COVID-19’s surges disrupted hospital occupancy, elevating inpatient and ICU rates while reducing surgical occupancy. The study, analyzing 2020 data from 3,960 hospitals across 45 states, highlights fluctuating trends. Low COVID-19 admission weeks dominated, with spikes lasting less than a month. Inpatient occupancy plunged during low admission periods and surged during high admission weeks. ICU occupancy mirrored this, escalating during surges. Financially, hospitals suffered losses, affecting revenues and operating margins. The study underscores the strain on healthcare systems due to COVID-19’s fluctuating impact on hospital occupancy and financial stability.
The study examines COVID-19’s influence on hospital occupancy across the United States. Analyzing 2020 data from a multitude of hospitals, it identifies trends in inpatient, ICU, and surgical occupancy rates. The erratic nature of COVID-19 admissions led to significant fluctuations, impacting hospitals financially and operationally. These fluctuations posed challenges in maintaining care quality and financial stability. Understanding these dynamics is crucial to devising strategies for resilient healthcare systems amidst ongoing pandemic uncertainties.
COVID-19’s Dynamic Impact
Researchers delved into the repercussions of COVID-19 surges using data sourced from the Agency for Healthcare Research and Quality (AHRQ) Healthcare Cost and Utilization Project State Inpatient Databases from 2019 and 2020 across 45 states. The study encompassed 3,960 hospitals, evaluating 393,580 hospital weeks for inpatient occupancy and 2,703 hospitals, examining 268,416 hospital weeks for ICU occupancy.
The findings revealed that the majority of weeks in 2020 witnessed low or relatively low COVID-19 admission rates, accounting for almost two-thirds of the hospital weeks.
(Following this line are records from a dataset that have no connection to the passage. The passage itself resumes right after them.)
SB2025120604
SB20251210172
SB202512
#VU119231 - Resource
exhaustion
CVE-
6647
In contrast, periods characterized by high COVID-19 admissions, particularly those between 10 to 14 weekly admissions or 15 or more weekly admissions, constituted less than one-fifth of the hospital weeks.
Notably, most phases of heightened COVID-19 admissions endured for less than a month. The initial half of the pandemic encountered frequent low COVID-19 admissions (30.5 percent of hospital weeks) compared to high admissions (6.1 percent). However, in the latter half of the year, hospital weeks with low COVID-19 admissions reduced to 12.3 percent, while those with high admissions increased to 9.2 percent.
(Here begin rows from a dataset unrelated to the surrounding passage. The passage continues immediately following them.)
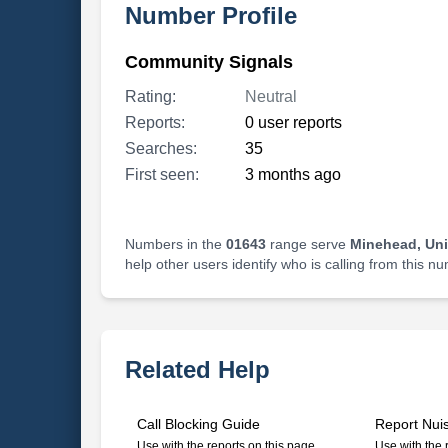
Number Profile
Community Signals
Rating:
Neutral
Reports:
0 user reports
Searches:
35
First seen:
3 months ago
Numbers in the
01643
range serve
Minehead, Un
help other users identify who is calling from this n
Related Help
Call Blocking Guide
Report Nui
Use with the reports on this page
Use with the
During weeks marked by low COVID-19 admissions, inpatient occupancy plummeted by 9.3 percentage points per 100 beds (12.7 percent) relative to the mean. This decline was more pronounced in the first half of 2020 (11.6 percentage points) than in the latter half (5.2 percentage points). Conversely, during weeks with high COVID-19 admissions, inpatient occupancy surged by 5.8 percentage points per 100 beds (7.9 percent), intensifying to 9.1 percentage points (12.6 percent) in the latter half of the year.
ICU occupancy exhibited a contrasting trend, declining by 5.4 percent during low COVID-19 admission weeks and escalating by a staggering 67.8 percent during high admission weeks. These fluctuations extended to various service lines, with notable decreases observed during weeks with high COVID-19 admissions, particularly in surgical patients (8.5 percentage points decrease).
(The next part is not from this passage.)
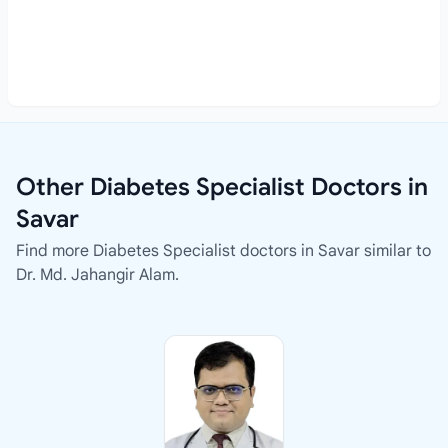
Other Diabetes Specialist Doctors in
Savar
Find more Diabetes Specialist doctors in Savar similar to
Dr. Md. Jahangir Alam.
The surge in ICU occupancy, although indicative of increased COVID-19 cases, strained ICU staff, potentially impacting care quality and resulting in higher in-hospital mortality rates. Moreover, reduced occupancy in surgical services, alongside patients deferring care, likely contributed to increased mortality rates.
Financially, hospitals suffered losses due to fluctuating occupancy rates, experiencing diminished operating margins, net patient revenues, and net operating income beyond COVID-19 relief funds. The instability in occupancy necessitated an increased reliance on travel nursing, a more costly resource for hospitals, further exacerbating financial challenges.
COVID-19’s waves induced volatile occupancy shifts, impacting hospitals financially and operationally. The study emphasizes the strains on ICU staff, potential care quality issues, and increased mortality rates. Financially, hospitals faced losses, necessitating reliance on costlier resources. Addressing these challenges demands strategic planning to maintain quality care amid fluctuating occupancy rates. Adapting to these uncertainties requires robust measures to bolster healthcare systems’ resilience, ensuring optimal care provision amidst COVID-19’s unpredictable impacts.